HC Deb 10 December 1962 vol 669 cc2-4
1. Mr. Wingfield Digby

asked the Minister of Power, in view of the fact that the seven nuclear power stations being commissioned between 1962 and 1966 are unlikely to generate electricity as economically as the conventional stations commissioned in the same period, how much of the £500 million to be spent on nuclear stations could have been saved if conventional stations had been built instead.

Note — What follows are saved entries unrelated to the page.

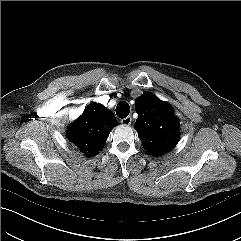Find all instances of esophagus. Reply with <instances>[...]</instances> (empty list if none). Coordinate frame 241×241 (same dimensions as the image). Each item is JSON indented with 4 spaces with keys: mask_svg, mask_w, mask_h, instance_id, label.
<instances>
[{
    "mask_svg": "<svg viewBox=\"0 0 241 241\" xmlns=\"http://www.w3.org/2000/svg\"><path fill=\"white\" fill-rule=\"evenodd\" d=\"M131 122H132V117L131 116H128V117H126V118L121 120V124L125 125V126L130 125Z\"/></svg>",
    "mask_w": 241,
    "mask_h": 241,
    "instance_id": "esophagus-1",
    "label": "esophagus"
}]
</instances>
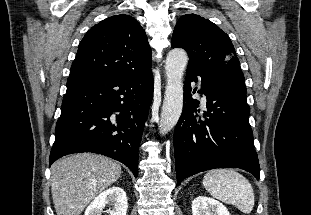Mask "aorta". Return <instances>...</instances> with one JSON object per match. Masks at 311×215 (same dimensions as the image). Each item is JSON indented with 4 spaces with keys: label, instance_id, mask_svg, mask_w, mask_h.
I'll return each mask as SVG.
<instances>
[{
    "label": "aorta",
    "instance_id": "obj_1",
    "mask_svg": "<svg viewBox=\"0 0 311 215\" xmlns=\"http://www.w3.org/2000/svg\"><path fill=\"white\" fill-rule=\"evenodd\" d=\"M188 62L187 53L172 49L166 58L167 84L160 119V134L165 135L177 124L183 109V74Z\"/></svg>",
    "mask_w": 311,
    "mask_h": 215
}]
</instances>
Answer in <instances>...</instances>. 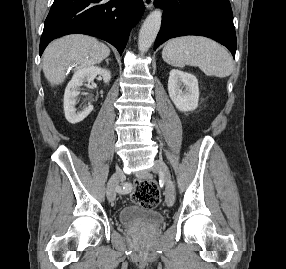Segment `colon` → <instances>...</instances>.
I'll return each instance as SVG.
<instances>
[{
	"instance_id": "1",
	"label": "colon",
	"mask_w": 286,
	"mask_h": 269,
	"mask_svg": "<svg viewBox=\"0 0 286 269\" xmlns=\"http://www.w3.org/2000/svg\"><path fill=\"white\" fill-rule=\"evenodd\" d=\"M132 201L144 208H154L159 204V191L154 182L142 180L136 182V189Z\"/></svg>"
}]
</instances>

The Minister of Power (Mr. Richard Wood)

To provide the same conventional generating capacity would cost about £360 million less. The capital cost of the nuclear stations includes the cost of the first charge of fuel.

Mr. Digby

As there is a very considerable discrepancy in the two capital charges, may I ask my right hon. Friend whether he is convinced that the "know-how" obtained from operating these seven nuclear stations is worth while, bearing in mind that his right hon. Friend the Minister of Transport is not persuaded that there would be much advantage to be gained from the "know-how" of operating a nuclear reactor in ships?

Mr. Wood

We believe that, with the experience gained from building nuclear power stations, the cost of generating electricity by nuclear and conventional means is likely to break even in about seven or eight years' time. That would certainly not have been possible if we had not built a succession of nuclear stations. Therefore, I think one must balance the extra cost of generation which we are incurring because of this programme against the possibility that the generation of electricity after 1970 will be cheaper.

Sir H. Harrison

Will my right hon. Friend confirm that the nuclear power station which is to be built at Sizewell in my constituency will have many advantages as a result of what has been learned in the construction and operation of those already built?

Mr. Wood

Certainly. The capital cost of the power station to be built in my hon. and gallant Friend's constituency, which will be commissioned in about three years, is considerably lower per kilowatt than that of the first stations at Berkeley and Bradwell.

Mr. Warbey

Does the Minister's reply to the supplementary question asked by the hon. Member for Dorset. West (Mr. Wingfield Digby) mean that the calculation of break-even point is now different? Earlier this year, he told me that break-even point would come in 1967, that is, in only five years. Will he bear in mind, as I asked him to do on that occasion, that if such ridiculously high rates of interest were not charged on the capital cost we should reach break-even point on the station now being built?

Mr. Wood

If the hon. Gentleman wishes to ask a Question about interest, I shall do my best to answer it again for him. I did say in an Answer I gave a month or two ago that break-even point was likely to be reached in about 1970.